Following a report by an expert advisory group in 1995, provision of cancer treatment in the UK gradually moved to multidisciplinary teams in specialist centres. Although this shift is generally thought to be a good thing, there hasn’t been much hard evidence of better outcomes. The BMJ has an observational study comparing outcomes of treatment of breast cancer in two regions of Scotland in which multidisciplinary working was introduced at different times. The introduction of multidisciplinary care was associated with substantial improvements in patient survival, a reduction in variation in outcome between treatment centres and reorganisation of care away from poorly-performing hospitals.

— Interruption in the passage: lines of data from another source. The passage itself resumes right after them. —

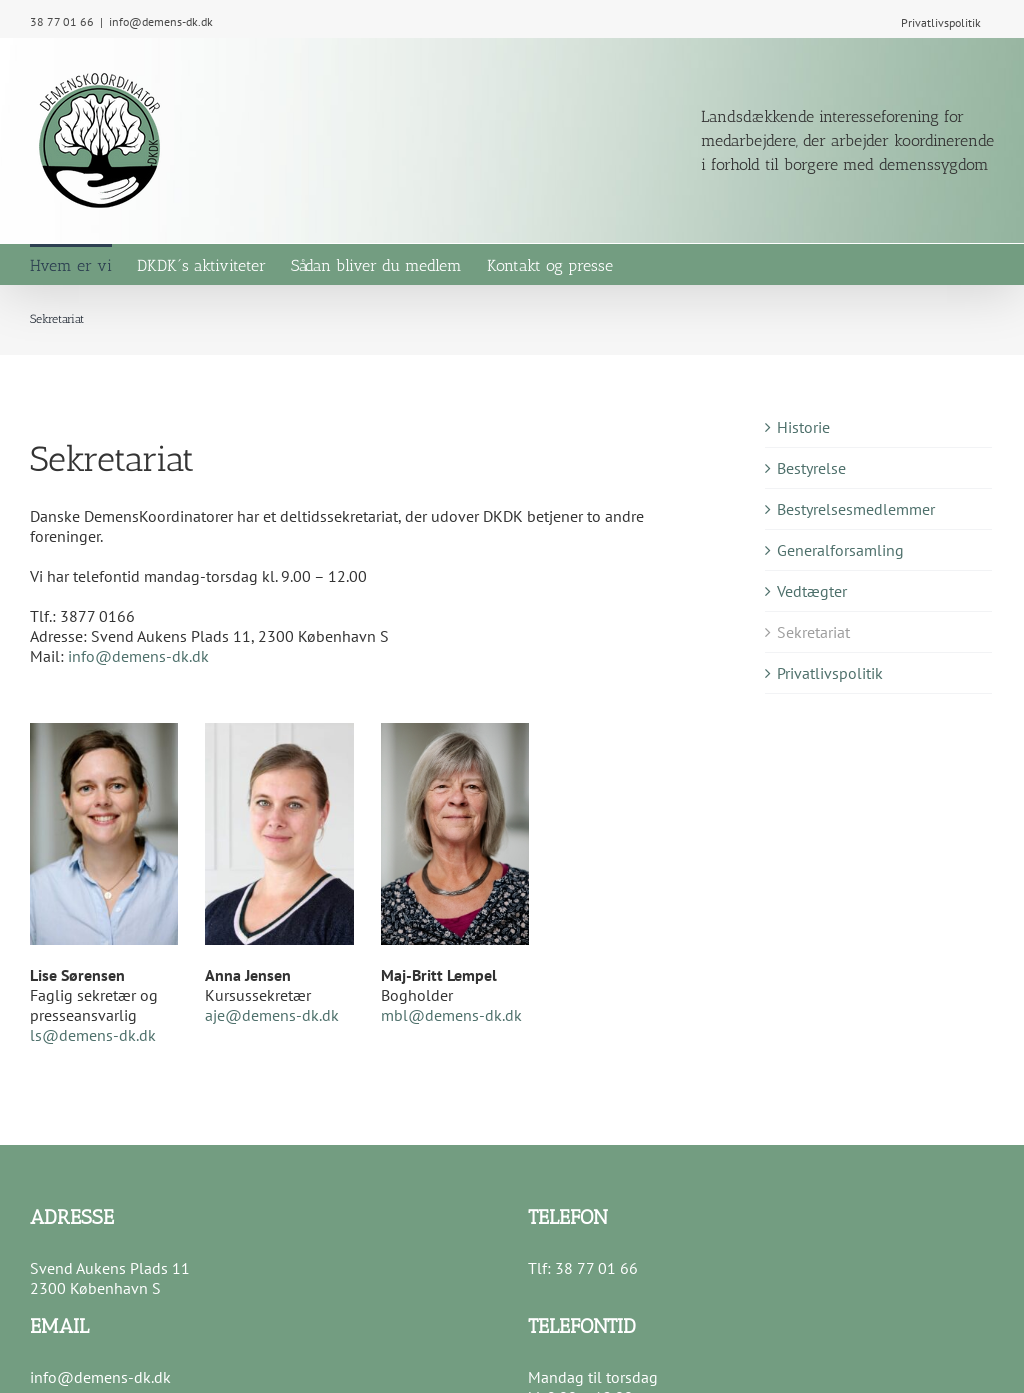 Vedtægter (812, 591)
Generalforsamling (840, 550)
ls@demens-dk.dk (93, 1035)
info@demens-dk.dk (161, 21)
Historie (803, 427)
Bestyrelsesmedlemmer (856, 509)
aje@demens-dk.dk (272, 1015)
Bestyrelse (811, 468)
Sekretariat (813, 632)
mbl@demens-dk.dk (451, 1015)
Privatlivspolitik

Antipsychotics for preventing relapse in schizophrenia
Schizophrenia is often a lifelong problem, and relapse is common. A meta-analysis in the Lancet assesses whether antipsychotics can prevents relapse over the next year in patients who have had a single psychotic episode, assessing 65 trials in 6493 patients. While the relapse rate was significantly lower compared to placebo (27% vs 64%), there were more adverse effects, including weight gain, movement disorders and sedation, and fewer than a third of relapses actually required readmission. An accompanying Comment thinks we need to both investigate the risks and benefits more thoroughly and ask deeper questions.